The Background: Engaged Capital has acquired a 5% stake in the company — which is the threshold for having to disclose the ownership of the shares to the Securities and Exchange Commission.
- The 5% stake make Engaged Capital the fifth-largest shareholder of PRA Group, which gives it significant clout in charting the direction of the company moving forward. PRA Group is one of two publicly traded companies in the accounts receivable management industry. It purchases and collects on charged-off loans across a variety of asset classes.
By the Numbers: Last month, the company announced it lost $12.2 million during the third quarter of 2023, compared with a profit of $24.7 million during the same period last year. It marked the second straight quarterly loss under new Chief Executive VIkram Atal, who took over in March after co-founder Kevin Stevenson was replaced. Atal’s appointment as CEO came a week after an enforcement action between the company and the Consumer Financial Protection Bureau was announced.

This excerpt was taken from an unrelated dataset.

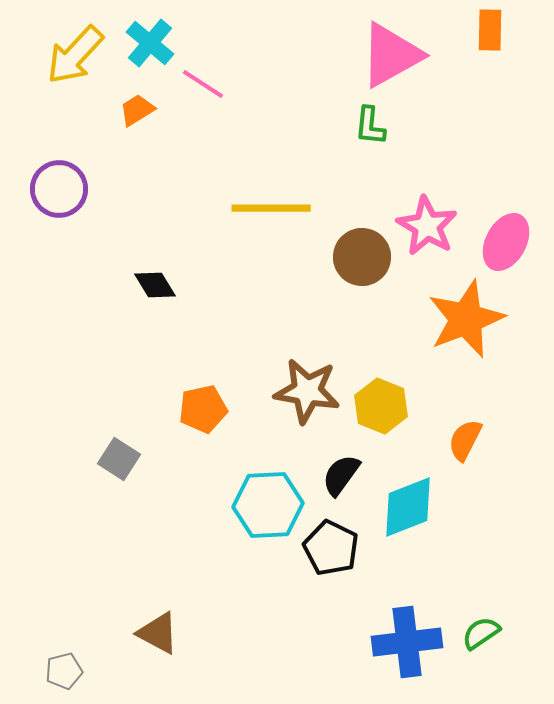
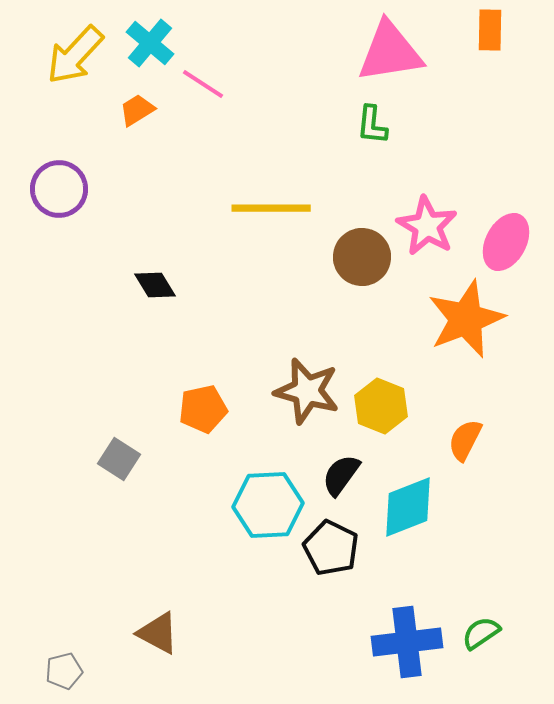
pink triangle: moved 1 px left, 3 px up; rotated 20 degrees clockwise
green L-shape: moved 2 px right, 1 px up
brown star: rotated 6 degrees clockwise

What it Wants: A decline in the company’s stock performance is tied to leadership transition, which was “botched” by the company, according to a published report that quoted anonymous sources. Engaged Capital wants a president or chief operating officer appointed who can help oversee more changes and a disciplined approach to the business, including greater automation and more outsourcing, according to the report.
- Improving the operation now will help the company capitalize on favorable market conditions moving forward, Engaged contends.